While President Donald Trump should have “little trouble” getting much of his agenda through Congress, though a full repeal of the Affordable Care Act will be tough, the thrust of Trump’s policies toward the financial sector should be “positive,” but with likely “hiccups along the way,” Andy Friedman of The Washington Update says.
Friedman, in his latest white paper, predicts how Trump’s policies will affect investing, taxes and the markets.
Indeed, Trump told business leaders Monday that his administration is committed to rolling back regulations by 75%, “maybe more,” as well as cutting taxes for the middle class and for businesses — to a 15% to 20% business tax rate from 35%.

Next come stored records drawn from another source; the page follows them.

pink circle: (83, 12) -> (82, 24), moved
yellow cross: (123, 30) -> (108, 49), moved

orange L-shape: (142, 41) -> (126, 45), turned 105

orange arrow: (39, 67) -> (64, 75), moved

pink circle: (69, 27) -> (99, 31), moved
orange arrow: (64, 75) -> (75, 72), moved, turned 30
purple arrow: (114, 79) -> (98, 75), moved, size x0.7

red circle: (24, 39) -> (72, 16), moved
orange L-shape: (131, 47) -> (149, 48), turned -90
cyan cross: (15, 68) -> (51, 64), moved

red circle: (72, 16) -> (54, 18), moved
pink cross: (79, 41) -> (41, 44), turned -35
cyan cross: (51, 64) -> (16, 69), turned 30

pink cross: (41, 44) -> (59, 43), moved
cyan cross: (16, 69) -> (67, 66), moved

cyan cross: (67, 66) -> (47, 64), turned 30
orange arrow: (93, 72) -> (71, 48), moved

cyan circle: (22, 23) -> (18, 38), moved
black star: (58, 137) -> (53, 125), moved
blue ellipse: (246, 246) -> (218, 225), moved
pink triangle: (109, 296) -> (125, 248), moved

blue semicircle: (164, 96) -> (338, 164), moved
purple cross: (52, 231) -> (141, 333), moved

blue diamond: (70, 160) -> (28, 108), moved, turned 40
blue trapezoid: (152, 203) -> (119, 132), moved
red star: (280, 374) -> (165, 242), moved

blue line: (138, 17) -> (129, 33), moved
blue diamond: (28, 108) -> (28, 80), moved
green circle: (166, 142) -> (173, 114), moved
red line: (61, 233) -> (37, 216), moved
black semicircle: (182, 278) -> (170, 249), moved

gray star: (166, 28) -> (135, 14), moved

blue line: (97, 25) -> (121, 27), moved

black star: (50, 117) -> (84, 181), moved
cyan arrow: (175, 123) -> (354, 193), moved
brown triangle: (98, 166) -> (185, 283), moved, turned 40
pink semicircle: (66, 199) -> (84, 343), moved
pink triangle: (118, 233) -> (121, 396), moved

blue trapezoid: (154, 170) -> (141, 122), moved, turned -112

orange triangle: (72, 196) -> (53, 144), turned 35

As with repeal of the ACA, Trump has suggested that he would also seek to repeal the Dodd-Frank Act, but as in the case of the ACA, “the Senate filibuster rule will preclude full repeal of Dodd-Frank.”
While Trump can roll back many of former President Barack Obama’s executive actions without congressional approval, there are “checks on Trump’s plenary ability to implement his policies,” Friedman said.
In the Senate, 60 votes are required to overcome a filibuster and pass most legislation. While the Republicans have a majority in the Senate, they do not have 60 votes.
However, Congress’ “reconciliation” procedure “permits the Senate to pass most spending and tax legislation with a simple majority,” Freidman explains. “House Speaker Paul Ryan already has said he plans to use this procedure to pass much of Trump’s fiscal agenda, such as tax reform.”
Unlike the ACA, Dodd-Frank has “few financial underpinnings that Congress can eliminate through the reconciliation process,” he notes.